Thursday, May 24, 2012

Stanley Clarke interview

My Stanley Clarke interview runs today at PopMatters.

Bringing the Bass Up Front: An Interview with Stanley Clarke

By Jennifer Kelly 24 May 2012

It’s 1975. Stanley Clarke, the bass player for Return to Forever, has just released his second solo album Journey To Love. The single “Silly Putty” has begun climbing up the pop charts. He and his band are playing a sold-out concert in Indiana. The reception is wildly enthusiastic.
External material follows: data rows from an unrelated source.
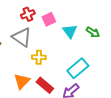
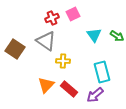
pink square: (49, 19) -> (73, 14), moved
cyan rectangle: (78, 68) -> (102, 72), turned -65

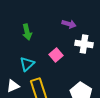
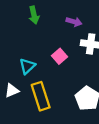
green arrow: (27, 32) -> (34, 15), moved

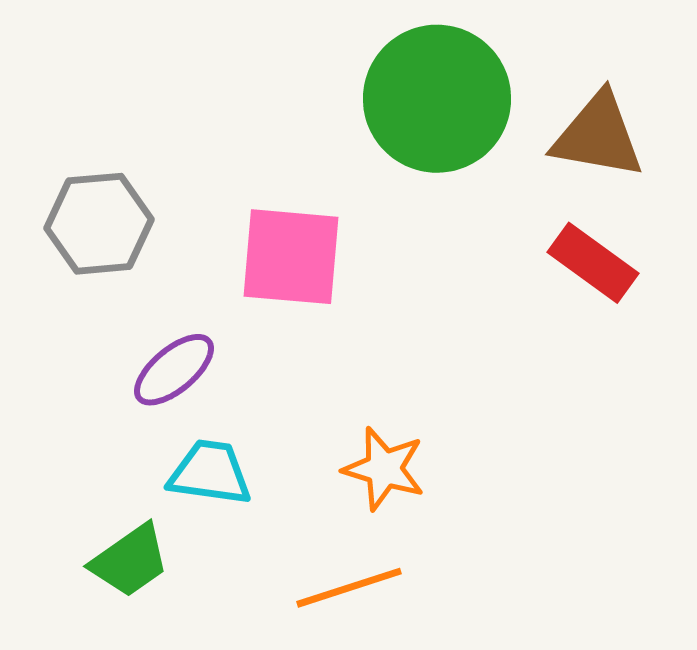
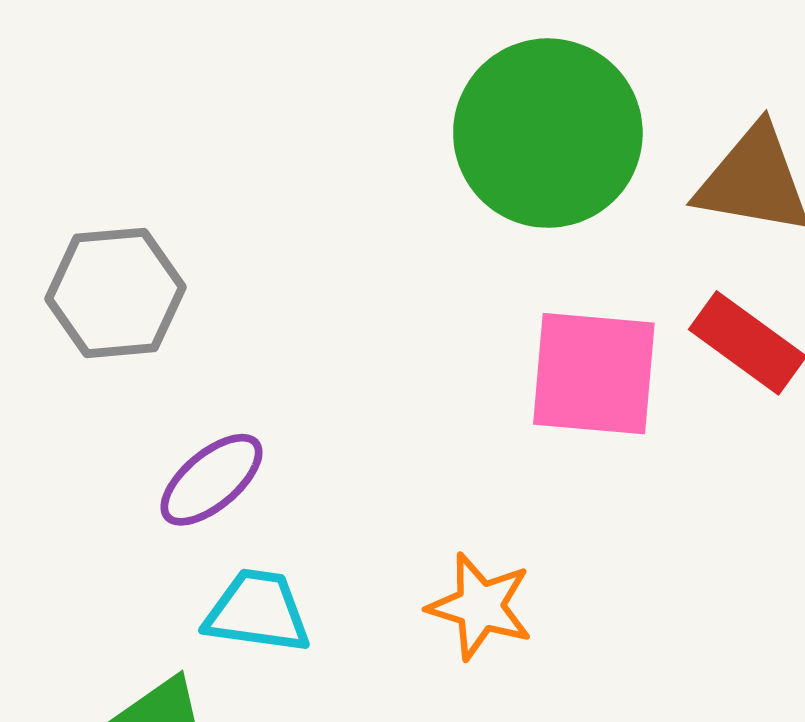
pink square: (291, 257) -> (594, 374), moved

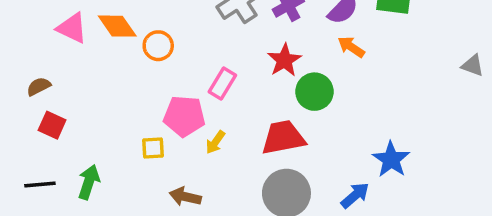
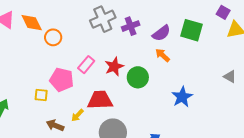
red star: (284, 60) -> (114, 67), moved
red trapezoid: (283, 137) -> (100, 100), moved
yellow arrow: (215, 142) -> (77, 115), moved
blue star: (391, 159) -> (182, 97), moved

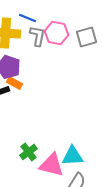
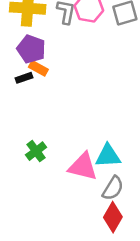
green cross: (28, 152) -> (36, 151), moved

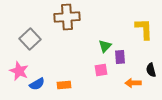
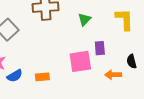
green triangle: (105, 46) -> (84, 19), moved
pink square: (101, 70) -> (80, 61), size x1.6

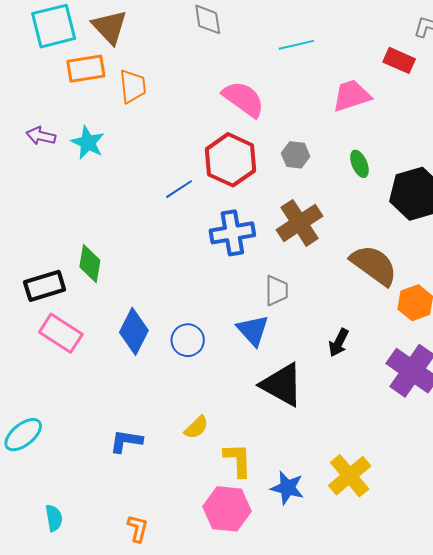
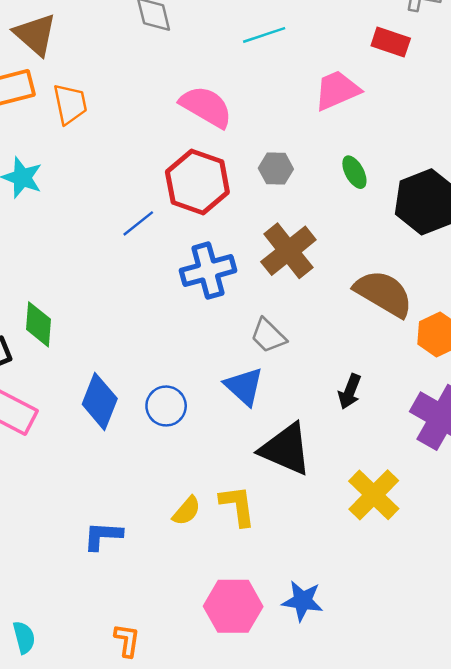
gray trapezoid: (276, 291) -> (268, 336), turned 140
yellow L-shape: (238, 460) -> (238, 506), moved
yellow cross: (350, 476) -> (374, 495), moved
blue star: (287, 488) -> (303, 601), moved

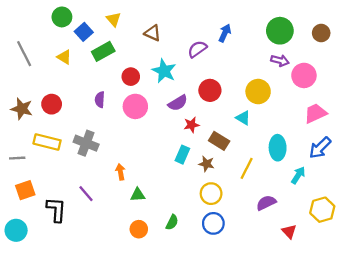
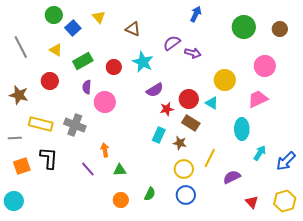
blue arrow: (225, 33) -> (196, 14), moved
green rectangle: (103, 51) -> (83, 61), moved
purple arrow: (280, 61) -> (193, 53), moved
red circle: (210, 90) -> (189, 99), moved
red circle: (52, 104) -> (50, 81), moved
pink circle: (135, 106) -> (105, 102), moved
pink trapezoid: (315, 113) -> (258, 99), moved
blue arrow: (320, 148) -> (286, 161), moved
yellow line: (247, 168) -> (210, 158), moved
purple line: (86, 194) -> (88, 169), moved
black L-shape: (56, 210) -> (49, 158), moved
yellow hexagon: (322, 210) -> (285, 201), moved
But later, as Clarke heads backstage, he runs into a promoter, shaking his head, profoundly unsettled by the idea of a bass player writing songs, leading a band and headlining at a large rock arena. “He just couldn’t believe it,” says Clarke. “To have the bass player standing out in front of the band and the guitar player in back and the keyboard player over there and the horn players over on the side ... to have me, the bass player, talking to the audience and playing and laughing and all crazy, it was weird to this guy. No singer, and the place was packed. Something was wrong.”


Clarke laughs at the memory, half a lifetime past the days when a bass player as band leader was a radical idea. “At that point, I just recognized this was not fashionable, but I kept doing it and it started something,” he says. “Going on stage as a bass player is a total natural thing now. But then, for the bass player to play shows and release an album, it was a no no.”